Unknown author, quoted by Bryant S. Hinckley, in Kate B. Carter, comp., Our Pioneer Heritage, 20 vols. (1958–77), 14:198.
My, How Time Flies
“One night when I was sixteen years old, Father gave a Christmas party for his own children and their families and the nearest neighbors. We danced. My brothers were the musicians. We knew it was Father’s aim to end the party at ten o’clock, which he did right in the middle of a square-dance by ordering the musicians to stop. But Father didn’t know that my brothers had lifted me up to the clock many times that night. Each time I turned it back thirty minutes. It must have been past midnight when the party broke up.”
From Christian Olsen family records, in Carter, Our Pioneer Heritage, 15:199.
A Jolly Time
“When the children awoke on Christmas morning in 1849, not a doll was to be found in all the land, no, not even a stick of candy, or an apple was found in the cabins. But the children and their parents were happy for all that. They were glad that they still had a little to eat, and prospects before them in their new homes were beginning to grow brighter every day. But, if there were no dolls or toys for the children, the fathers and mothers could not forget Christmas, and before the day was over they all had a jolly time.
“In the evening they met at the cabin of John Rowberry. This was the house where the first meetings were held.
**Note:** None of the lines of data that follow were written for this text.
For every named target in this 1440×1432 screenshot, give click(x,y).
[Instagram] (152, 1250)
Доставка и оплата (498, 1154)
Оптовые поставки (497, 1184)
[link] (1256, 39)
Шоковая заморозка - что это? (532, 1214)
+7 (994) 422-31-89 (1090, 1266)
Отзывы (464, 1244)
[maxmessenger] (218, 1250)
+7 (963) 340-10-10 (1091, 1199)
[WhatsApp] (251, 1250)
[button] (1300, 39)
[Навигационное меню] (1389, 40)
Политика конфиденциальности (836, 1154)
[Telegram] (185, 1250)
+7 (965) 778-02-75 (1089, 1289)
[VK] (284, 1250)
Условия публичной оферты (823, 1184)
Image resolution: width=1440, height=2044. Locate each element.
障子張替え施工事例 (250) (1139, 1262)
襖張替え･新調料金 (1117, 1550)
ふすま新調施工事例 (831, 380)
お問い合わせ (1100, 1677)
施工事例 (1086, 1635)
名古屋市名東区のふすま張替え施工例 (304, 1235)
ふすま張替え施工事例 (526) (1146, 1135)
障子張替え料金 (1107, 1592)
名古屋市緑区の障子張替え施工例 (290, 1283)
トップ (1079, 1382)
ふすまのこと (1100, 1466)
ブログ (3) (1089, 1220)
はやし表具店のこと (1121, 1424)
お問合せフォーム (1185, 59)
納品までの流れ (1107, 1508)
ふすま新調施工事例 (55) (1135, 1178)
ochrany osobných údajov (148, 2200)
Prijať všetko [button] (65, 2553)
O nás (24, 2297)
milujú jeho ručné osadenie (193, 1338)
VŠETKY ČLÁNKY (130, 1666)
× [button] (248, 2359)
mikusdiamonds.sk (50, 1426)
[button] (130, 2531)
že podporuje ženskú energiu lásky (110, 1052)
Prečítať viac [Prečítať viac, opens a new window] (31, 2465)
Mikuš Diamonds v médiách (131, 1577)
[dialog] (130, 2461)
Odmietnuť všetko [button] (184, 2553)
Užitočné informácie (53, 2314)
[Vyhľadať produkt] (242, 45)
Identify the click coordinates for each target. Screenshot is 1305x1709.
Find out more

There they had an old fashioned dance to wind up the day, and it was the merriest crowd that ever met in a Christmas gathering. … But the great drawback was music. Not an instrument of any kind was to be found. Cyrus Call was a very good whistler and he whistled tunes while the merry pioneers danced.”
Sarah Tolman, in Kate B. Carter, comp., Treasures of Pioneer Heritage, 6 vols. (1952–57), 4:197–98.